When you feel doubt, you may think, “There must be a good reason.” No, Sharon entreated, people feel doubt whether they should or not. This doubt, this sense of not belonging, is not a characteristic of women only, but something else. It may be your imagination that created an artificial landscape, something no one may be able to measure up to.
Dr. Sharon Long, with an amazing 32-year career at Stanford of research, teaching, and leadership, shed her artificial landscape through teaching here at Stanford, learning from students and fellow professors.
Sharon advised that if you doubt yourself, recognize that everyone faces doubt. Take solace alone, don’t shout out your doubts, but seek relationships and connections that will help you find your sense of belonging, which may only be blocked by your own imagination. You are a gift to Stanford University, your family, and this community of women at Stanford. We are ready to help you shed the artificial landscape of your imagination, base your self-confidence based on your real self, and learn that “Yes, you DO belong!”
Following Sharon Long’s story facilitators led discussions around the tables which introduced new friends, ideas, and approaches for dealing with challenges and doubts. Young women in the room were attracted to the opportunities to meet and really talk with faculty, upper class women, and alumnae.
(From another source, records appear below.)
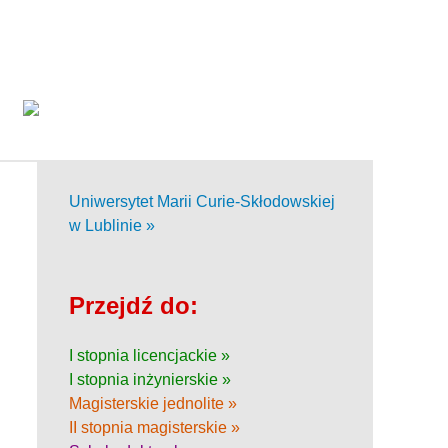
Uniwersytet Marii Curie-Skłodowskiej
w Lublinie »
Przejdź do:
I stopnia licencjackie »
I stopnia inżynierskie »
Magisterskie jednolite »
II stopnia magisterskie »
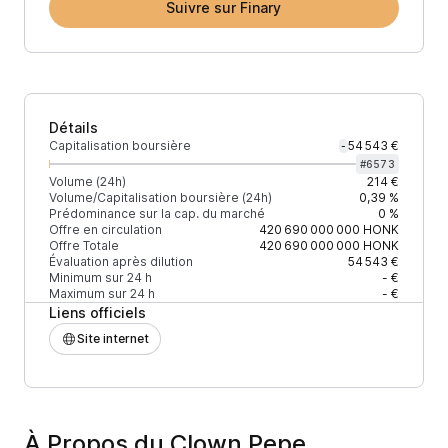
Suivre sur Finary
Détails
Capitalisation boursière
54 543 €
-
#
6573
Volume (24h)
214 €
Volume/Capitalisation boursière (24h)
0,39 %
Prédominance sur la cap. du marché
0 %
Offre en circulation
420 690 000 000
HONK
Offre Totale
420 690 000 000
HONK
Évaluation après dilution
54 543 €
Minimum sur 24 h
- €
Maximum sur 24 h
- €
Liens officiels
Site internet
À Propos du Clown Pepe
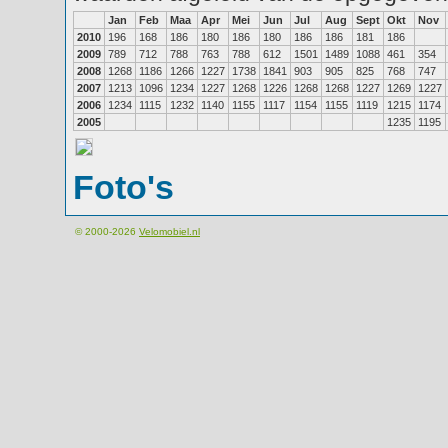
Jan
Feb
Maa
Apr
Mei
Jun
Jul
Aug
Sept
Okt
Nov
2010
196
168
186
180
186
180
186
186
181
186
2009
789
712
788
763
788
612
1501
1489
1088
461
354
2008
1268
1186
1266
1227
1738
1841
903
905
825
768
747
2007
1213
1096
1234
1227
1268
1226
1268
1268
1227
1269
1227
2006
1234
1115
1232
1140
1155
1117
1154
1155
1119
1215
1174
2005
1235
1195
Foto's
© 2000-2026
Velomobiel.nl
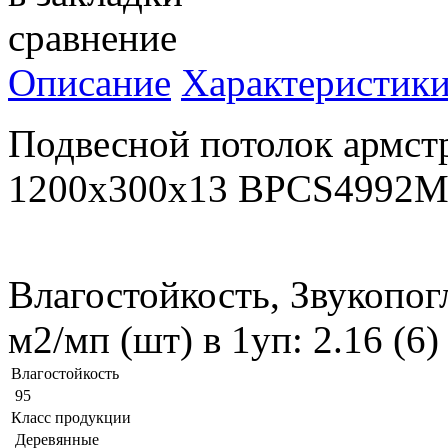
сравнение
Описание
Характеристик
Подвесной потолок армс
1200x300x13 BPCS4992
Влагостойкость, Звукопог
м2/мп (шт) в 1уп: 2.16 (6
Влагостойкость
95
Класс продукции
Деревянные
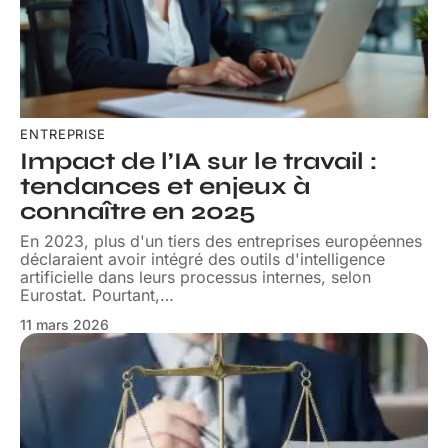
ENTREPRISE
Impact de l’IA sur le travail :
tendances et enjeux à
connaître en 2025
En 2023, plus d'un tiers des entreprises européennes
déclaraient avoir intégré des outils d'intelligence
artificielle dans leurs processus internes, selon
Eurostat. Pourtant,
…
11 mars 2026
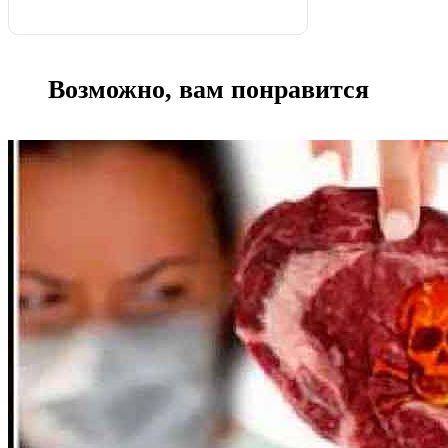
Возможно, вам понравится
Experienced Stanford women were equally enthralled by the freshman and sophomore women and the opportunities and bold steps they plan and take. This community of Stanford women shares a two-way growing experience. A common thread was the diversity of stories, interests, challenges, and goals of the women in the room, with the common bond of the Stanford community which makes us feel that we do, indeed, belong.